Tubal implants are small metal springs that are placed in each fallopian tube in a nonsurgical procedure, through a small thin tube placed through the cervix and into each fallopian tube. Over time, scar tissue grows around each implant and permanently blocks the tubes. Both procedures stop eggs from traveling from the ovaries into the fallopian tubes, where the egg is normally fertilized by a sperm. Tubal ligation and tubal implants are both considered permanent methods of birth control. These procedures are done by trained medical professionals.
Pros: Both of these methods are highly effective and considered to be permanent procedures.
Cons: The procedures cannot be reversed if you change your mind afterwards. Tubal ligation or implants do not protect against STIs. While major complications of tubal ligation aren’t common, minor complications include infection and inflammation. For tubal implants, there are rare reports of implants causing pelvic pain that doesn’t go away and. in these cases, the implants are removed. There is a risk of pelvic infection. In both cases, if the procedures fail and you do get pregnant, there is a higher risk of ectopic pregnancy.
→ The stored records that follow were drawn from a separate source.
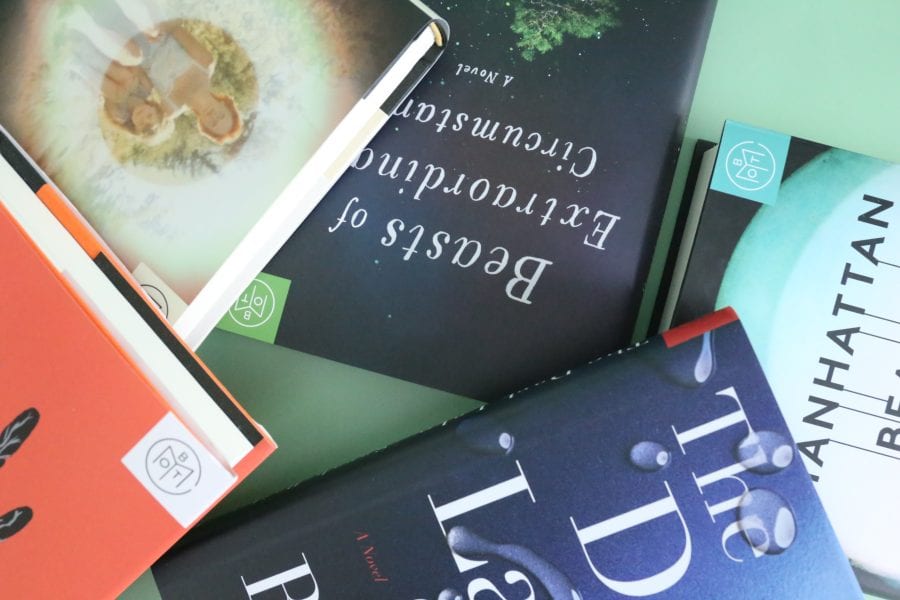 Identify the location of blue book. (597, 481). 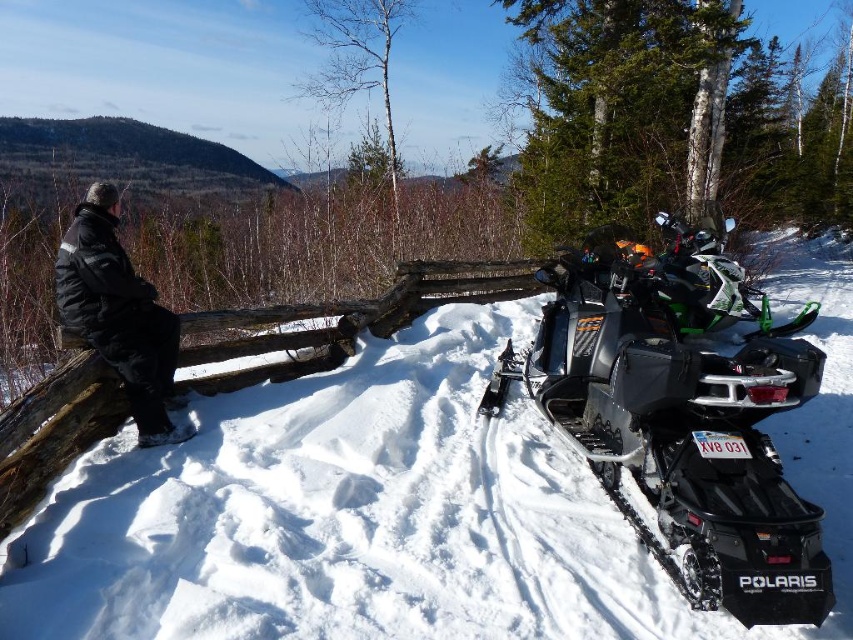 Is black matte snowmobile at right closer to camera compared to black puffy jacket at left?

Yes, black matte snowmobile at right is closer to the viewer.

Measure the distance from black matte snowmobile at right to black puffy jacket at left.

A distance of 3.52 meters exists between black matte snowmobile at right and black puffy jacket at left.

You are a GUI agent. You are given a task and a screenshot of the screen. Output one action in this format:
    pyautogui.click(x=<x>, y=<y>)
    Task: Click on the black matte snowmobile at right
    This screenshot has height=640, width=853.
    Given the screenshot: What is the action you would take?
    pyautogui.click(x=677, y=433)

Is white fluffy snow at center positioned before black matte snowmobile at right?

No, white fluffy snow at center is behind black matte snowmobile at right.

This screenshot has width=853, height=640. Identify the location of white fluffy snow at center. (355, 516).

Is white fluffy snow at center wider than black puffy jacket at left?

→ In fact, white fluffy snow at center might be narrower than black puffy jacket at left.

Can you confirm if white fluffy snow at center is thinner than black puffy jacket at left?

Correct, white fluffy snow at center's width is less than black puffy jacket at left's.

Which is in front, point (392, 609) or point (93, 266)?

Point (392, 609) is more forward.

Identify the location of white fluffy snow at center. (355, 516). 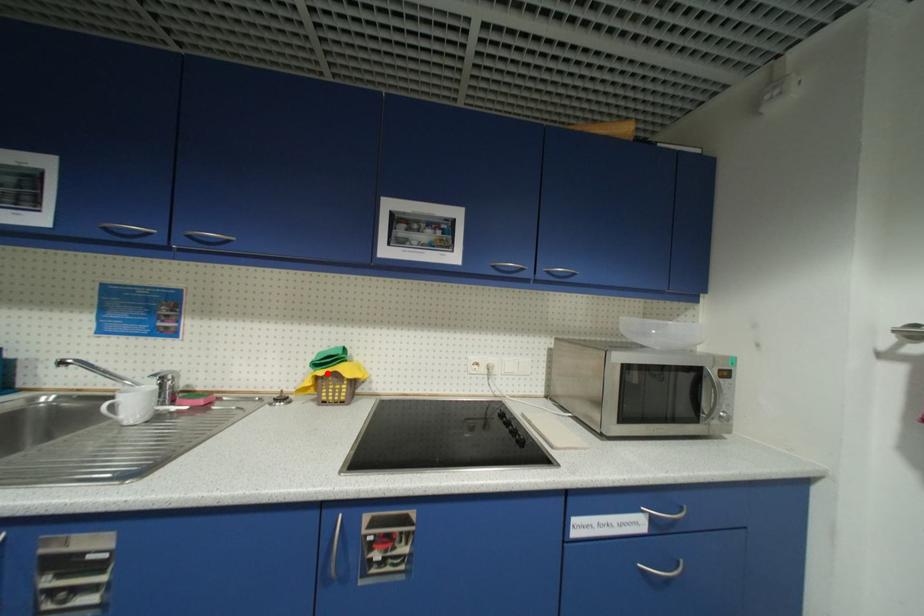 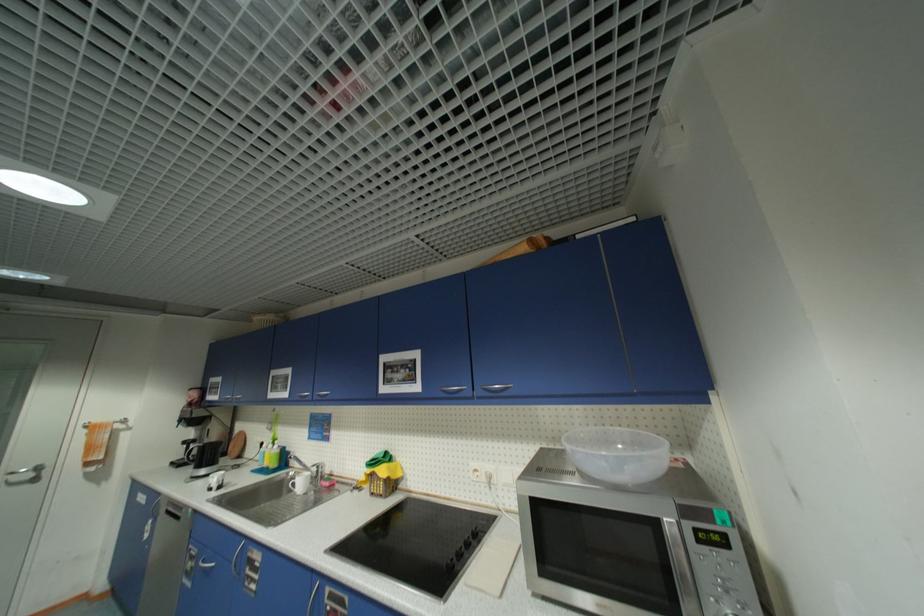 Question: I am providing you with two images of the same scene from different viewpoints. A red point is shown in image1. For the corresponding object point in image2, is it positioned nearer or farther from the camera?

Choices:
 (A) Nearer
 (B) Farther

Answer: (B)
You should know: An ectopic pregnancy is a complication of pregnancy in which the embryo implants outside the uterus. Ectopic pregnancies are not viable, and these pregnancies are dangerous for the person who is pregnant because it can rupture the fallopian tube and cause internal bleeding that can be life threatening. Most ectopic pregnancies happen in the Fallopian tube (so-called tubal pregnancies), but implantation can also occur in the cervix, ovaries and abdomen. An ectopic pregnancy is a potential medical emergency, and, if not treated properly, can be fatal.
Effectiveness: Tubal ligation is 99.5% effective.
A vasectomy is a permanent, minor surgical procedure where the vas deferens (the tubes that carry the sperm away from the testicles) are closed or blocked. If you are certain you do not want children, vasectomy is a good option for birth control. It’s done in a doctor’s office under a local anesthetic, meaning the area being worked on is frozen but you are awake for the procedure. The procedure takes approximately 20 minutes to complete.
Pros: A vasectomy is 99.9% effective. This is a permanent procedure with no lasting side effects and few complications. A vasectomy means that no birth control routine (e.g. taking a pill) is required, and it allows a person with a penis to take responsibility for birth control.
Cons: There is no guarantee that the procedure can be reversed, and vasectomies can be difficult and expense to reverse. There are possible short-term side effects that can include: temporary bruising, swelling and tenderness of the scrotum, or possible infection. A vasectomy does not protect against STIs. This procedure needs to be performed by a medical professional.
Effectiveness: A vasectomy is 99.9% effective.